И тут же, ожидая машины, в которой увезёт нас Елпидифор Сергеевич отсюда куда подальше, я начал жаловаться. Дождь поливал подмосковную землю, стучал по жестяной крыше.
Ну что за весна, что за ужас? — так я собрался сказать, но вдруг заснул и, во сне уже, поднялся, обхватил руками проклятый свёрток с иностранной посылкой, сел в приехавшую машину, привалился к плечу Синдерюшкина и сладко зачмокал, покрутив носом.
А вот не заснул бы я тогда — попросил бы вовремя остановить машину и к ночи попал бы домой, а не в совершенно непонятное, странное место.
ГЛАВА ТРЕТЬЯ
Хронологические описания на рубеже эпох и возникновение новых стилей
в момент извлечения из земли свидетельств прошлого. Анатоль Франс
о первых часах европейского Возрождения. Размышления о причинности,
а равно как о любви.
Трава уже успела прорасти сквозь железо и щебень, издалека доносился вой одичавших собак, а вокруг были одни развалины да висели на ветвях обгоревших деревьев черные вороньи гнезда. Подобное пришлось мне видеть после Гражданской войны, но тогда пугало мертвое молчание заводов, теперь же они и вовсе были повержены в прах.

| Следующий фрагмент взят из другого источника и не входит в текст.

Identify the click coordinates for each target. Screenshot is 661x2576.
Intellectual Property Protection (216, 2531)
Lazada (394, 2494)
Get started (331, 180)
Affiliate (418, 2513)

Леонид Брежнев. “Возрождение”
Вернёмся к Рабле. Продолжая хронологическое описание, отметим, что отец великого пантагрюэлиста имел поместье, замок, титул де Шавиньи и был, таким образом, человеком небедным. Сам же пантагрюэлист был рождён последним в семье и десяти лет уже покинул её, отправившись (или будучи отправлен, что вернее) в аббатство. Через пятнадцать лет его послушание приняло совсем другую форму, а в то время молодой Рабле кормился у францисканцев, исполнявших, по словам Анатоля Франса, обет невежества старательнее, чем другие обеты, и, может, действительно считавших, что от излишнего учения бывает заушница.
В результате внепланового обыска в келье будущего мыслителя были обнаружены недопустимые к хранению книги, а сам он препровождён со своими конфидентами в узилище. Из него, недолго думая, Рабле бежал. Он пробирался по монастырскому двору, чутко вслушиваясь в ночную тишину, затаив с тех пор ненависть к предательскому монастырскому колоколу.
С помощью влиятельных друзей Франсуа перешёл в орден бенедиктинцев, и некий прелат, посвящённый в епископы не достигнув двадцати пяти лет, дарил тогда его учеными беседами. Сады и беседы... Рабле наслаждался атмосферой запретной эллинистики, работал всё больше и больше, иногда — в постели, потому что комната его не отапливалась. Он учился медицине в Монпелье, попутно занимаясь философией, — на дворе стояла эра энциклопедистов, и жил ещё в Женеве старик, отнявший безмятежность у нескольких (пока нескольких) монахов, тративших своё ночное время на чтение его трудов, тот самый хилый и больной старик, чьи сочинения были отняты у Рабле францисканцами. А теперь молодой бенедиктинец, усердно штудируя Галена, ещё не представляет себе своего будущего. Его мысли больше занимает колокольный перезвон, мешающий работать.